══ RECORDS SHOWN

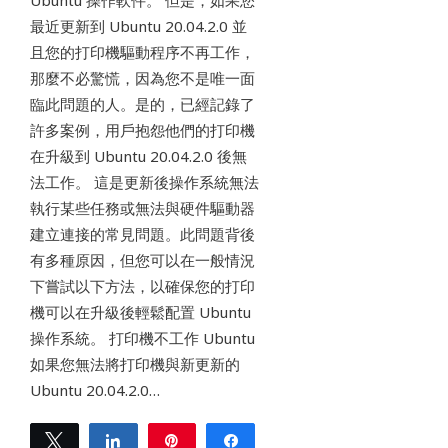
Ubuntu 操作軟件。 但是，如果您
最近更新到 Ubuntu 20.04.2.0 並
且您的打印機驅動程序不再工作，
那麼不必驚慌，因為您不是唯一面
臨此問題的人。是的，已經記錄了
許多案例，用戶抱怨他們的打印機
在升級到 Ubuntu 20.04.2.0 後無
法工作。 這是更新後操作系統無法
執行某些任務或無法與硬件驅動器
建立連接的常見問題。此問題背後
有多種原因，但您可以在一般情況
下嘗試以下方法，以確保您的打印
機可以在升級後輕鬆配置 Ubuntu
操作系統。 打印機不工作 Ubuntu
如果您無法將打印機與新更新的
Ubuntu 20.04.2.0…
Tweet
Share
Pin
Share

════

■ **TASK DESCRIPTION**
Take every line above that includes "Ubuntu" and list it.

■ **RESPONSE AREA**
Ubuntu 操作軟件。 但是，如果您
最近更新到 Ubuntu 20.04.2.0 並
在升級到 Ubuntu 20.04.2.0 後無
機可以在升級後輕鬆配置 Ubuntu
操作系統。 打印機不工作 Ubuntu
Ubuntu 20.04.2.0…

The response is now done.